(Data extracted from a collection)
------------------------------------------------------------
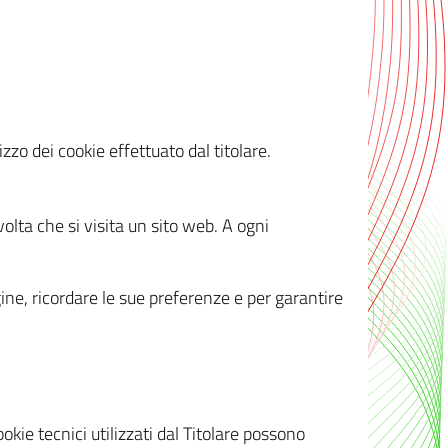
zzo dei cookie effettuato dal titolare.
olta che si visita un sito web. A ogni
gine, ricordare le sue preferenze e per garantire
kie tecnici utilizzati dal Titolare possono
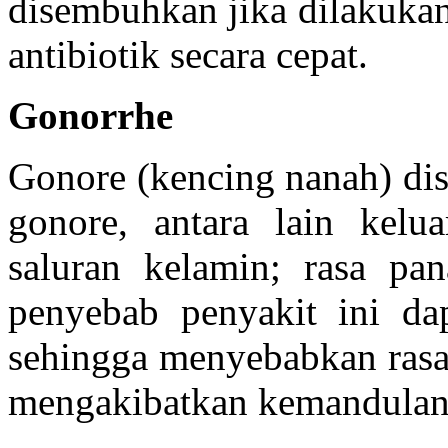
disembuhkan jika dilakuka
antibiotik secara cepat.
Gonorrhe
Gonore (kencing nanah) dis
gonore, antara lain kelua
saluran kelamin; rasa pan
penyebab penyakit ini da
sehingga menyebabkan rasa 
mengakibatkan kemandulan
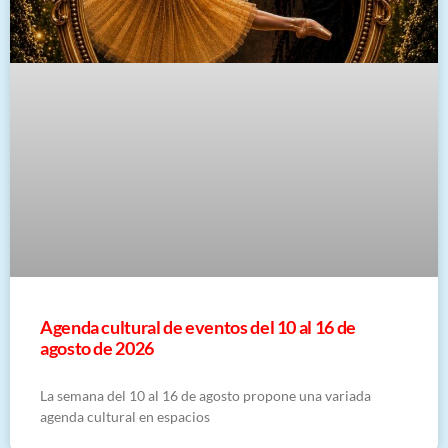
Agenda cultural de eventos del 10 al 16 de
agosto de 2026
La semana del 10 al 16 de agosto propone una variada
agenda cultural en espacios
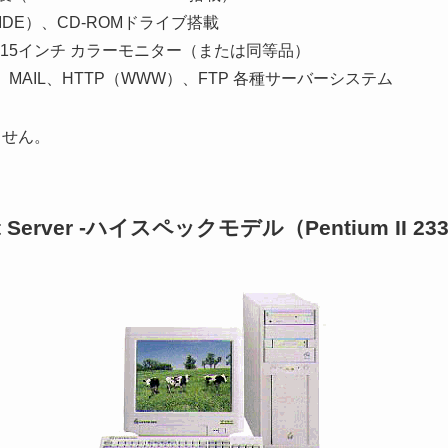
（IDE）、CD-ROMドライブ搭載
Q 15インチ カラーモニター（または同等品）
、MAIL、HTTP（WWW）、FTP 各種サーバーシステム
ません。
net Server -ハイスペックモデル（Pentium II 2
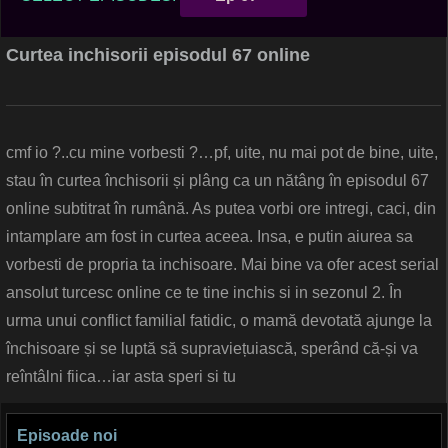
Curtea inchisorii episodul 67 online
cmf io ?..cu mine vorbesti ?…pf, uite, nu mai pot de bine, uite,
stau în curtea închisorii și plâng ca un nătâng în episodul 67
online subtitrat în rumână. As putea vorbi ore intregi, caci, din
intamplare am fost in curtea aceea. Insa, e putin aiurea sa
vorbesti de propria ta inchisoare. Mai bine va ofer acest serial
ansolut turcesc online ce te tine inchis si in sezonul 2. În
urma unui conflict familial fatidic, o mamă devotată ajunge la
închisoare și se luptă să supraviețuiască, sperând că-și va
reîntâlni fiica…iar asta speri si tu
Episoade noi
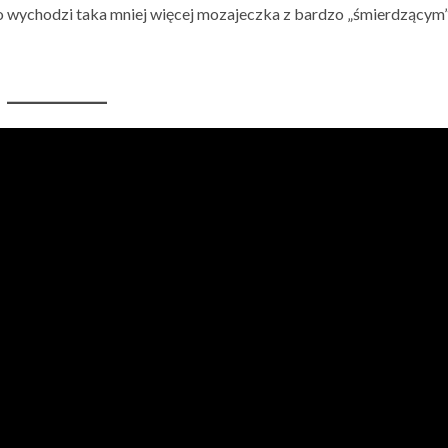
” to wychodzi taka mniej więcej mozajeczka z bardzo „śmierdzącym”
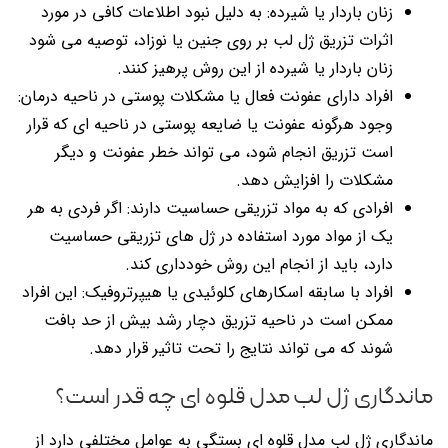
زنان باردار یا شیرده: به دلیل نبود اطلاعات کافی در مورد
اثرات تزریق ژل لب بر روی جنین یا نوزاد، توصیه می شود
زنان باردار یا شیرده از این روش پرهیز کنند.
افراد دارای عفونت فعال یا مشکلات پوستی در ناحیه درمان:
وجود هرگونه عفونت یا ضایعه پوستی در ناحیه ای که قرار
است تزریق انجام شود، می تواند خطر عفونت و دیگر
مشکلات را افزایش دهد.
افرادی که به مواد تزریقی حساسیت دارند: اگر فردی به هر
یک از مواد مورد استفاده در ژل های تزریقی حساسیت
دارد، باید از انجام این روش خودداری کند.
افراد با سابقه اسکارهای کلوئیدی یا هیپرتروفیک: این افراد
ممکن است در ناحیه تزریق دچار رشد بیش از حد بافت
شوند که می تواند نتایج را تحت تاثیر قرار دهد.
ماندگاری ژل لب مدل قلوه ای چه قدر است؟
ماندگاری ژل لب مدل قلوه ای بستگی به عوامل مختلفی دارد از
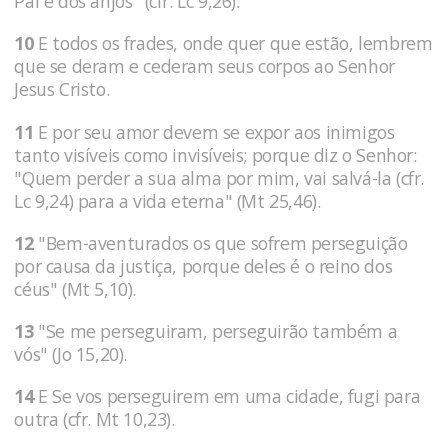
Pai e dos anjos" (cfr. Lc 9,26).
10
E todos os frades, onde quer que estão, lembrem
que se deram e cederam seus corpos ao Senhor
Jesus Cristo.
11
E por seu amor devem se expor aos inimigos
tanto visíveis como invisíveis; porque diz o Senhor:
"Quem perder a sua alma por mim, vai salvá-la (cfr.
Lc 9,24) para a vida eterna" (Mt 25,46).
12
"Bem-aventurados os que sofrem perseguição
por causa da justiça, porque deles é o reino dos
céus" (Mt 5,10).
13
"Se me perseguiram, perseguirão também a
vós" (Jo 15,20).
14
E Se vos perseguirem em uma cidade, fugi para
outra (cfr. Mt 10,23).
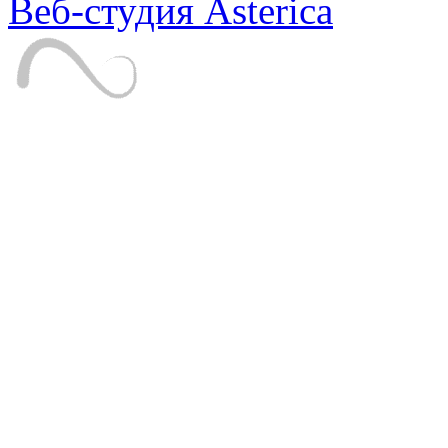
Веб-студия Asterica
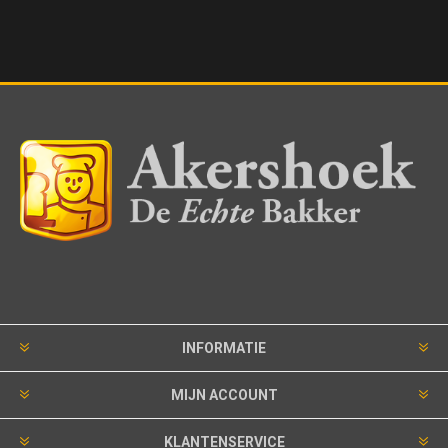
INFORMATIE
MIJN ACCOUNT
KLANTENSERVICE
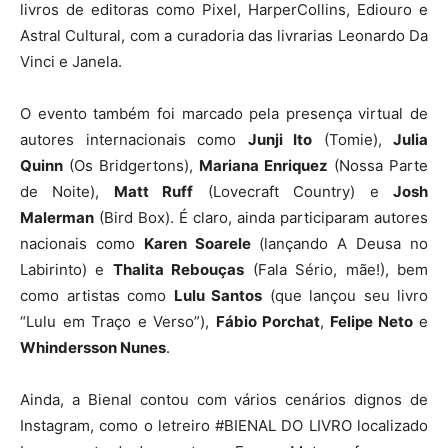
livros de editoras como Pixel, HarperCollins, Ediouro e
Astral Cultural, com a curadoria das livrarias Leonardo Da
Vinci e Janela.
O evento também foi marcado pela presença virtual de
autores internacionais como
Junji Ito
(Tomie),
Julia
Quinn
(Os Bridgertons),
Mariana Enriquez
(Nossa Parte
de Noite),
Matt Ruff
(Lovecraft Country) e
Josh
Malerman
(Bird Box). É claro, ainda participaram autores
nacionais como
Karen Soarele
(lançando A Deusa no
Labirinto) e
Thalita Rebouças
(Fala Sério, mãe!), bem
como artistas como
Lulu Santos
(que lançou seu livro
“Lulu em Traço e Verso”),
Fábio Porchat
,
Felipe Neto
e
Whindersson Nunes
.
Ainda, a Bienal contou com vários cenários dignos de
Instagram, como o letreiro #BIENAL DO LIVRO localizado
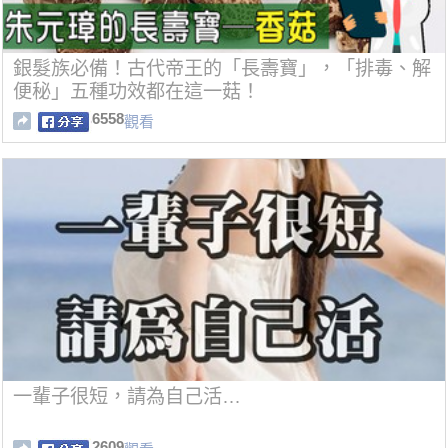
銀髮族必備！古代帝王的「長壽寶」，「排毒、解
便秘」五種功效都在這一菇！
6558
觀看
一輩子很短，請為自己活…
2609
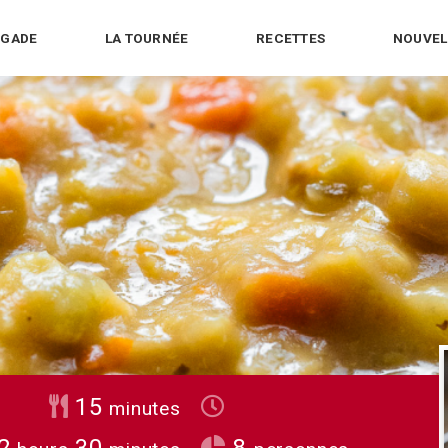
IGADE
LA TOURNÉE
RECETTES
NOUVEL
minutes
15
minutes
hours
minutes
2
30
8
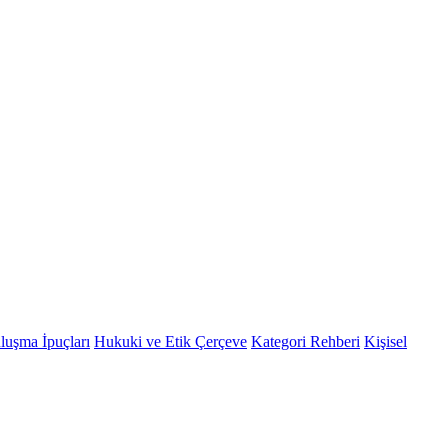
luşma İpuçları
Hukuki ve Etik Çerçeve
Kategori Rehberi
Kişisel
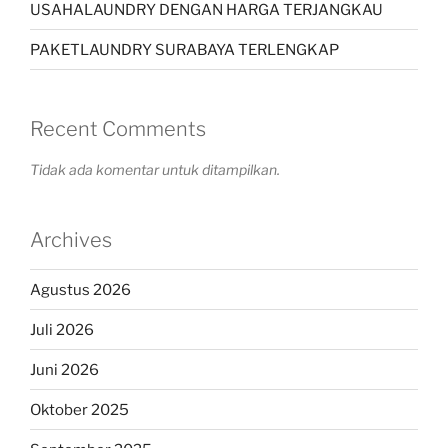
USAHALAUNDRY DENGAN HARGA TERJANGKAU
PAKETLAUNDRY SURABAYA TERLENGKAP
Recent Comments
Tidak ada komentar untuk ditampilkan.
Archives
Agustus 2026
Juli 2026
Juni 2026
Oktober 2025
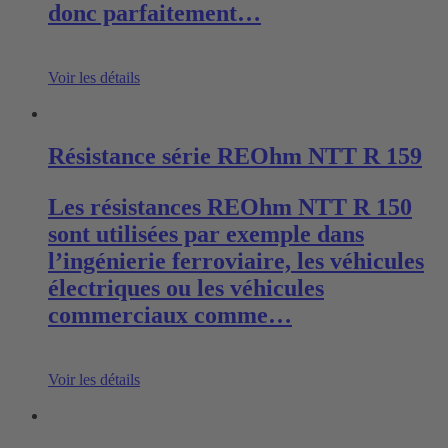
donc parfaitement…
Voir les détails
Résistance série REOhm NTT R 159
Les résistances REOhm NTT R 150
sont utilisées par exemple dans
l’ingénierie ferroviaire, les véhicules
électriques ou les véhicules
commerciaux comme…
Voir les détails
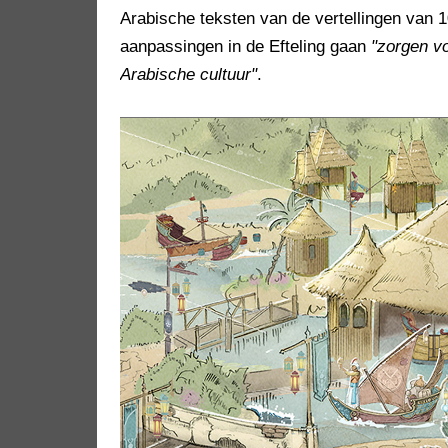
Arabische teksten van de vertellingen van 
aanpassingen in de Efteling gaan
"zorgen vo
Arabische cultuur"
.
------------------------------------------------------------
## Task requirements
Working through the records, find each line containing the word "تزریقی" and copy it.

## Solution for this problem
افرادی که به مواد تزریقی حساسیت دارند: اگر فردی به هر
یک از مواد مورد استفاده در ژل های تزریقی حساسیت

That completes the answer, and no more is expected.